_Assignment_
The data below should be transcribed in full, with no picture included.

_Supplied records_

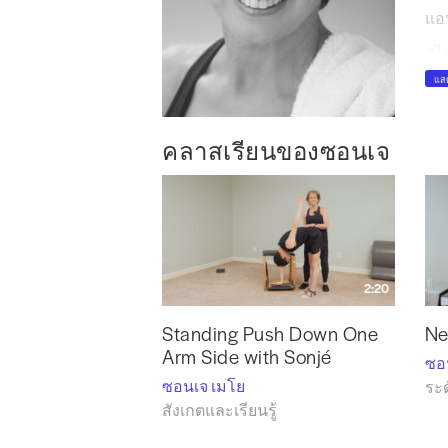
แอฟ
สไต
เค
แสด
กา
ปร
คลาสเรียนของซอนเจ
ซอน
เดอ
ในแ
เยี
2:20
Standing Push Down One
Ne
Arm Side with Sonjé
ซอ
ซอนเจ เมโย
ระด
สังเกตและเรียนรู้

_Your solution_
แอฟ
สไต
เค
แสด
กา
ปร
คลาสเรียนของซอนเจ
ซอน
เดอ
ในแ
เยี
2:20
Standing Push Down One
Ne
Arm Side with Sonjé
ซอ
ซอนเจ เมโย
ระด
สังเกตและเรียนรู้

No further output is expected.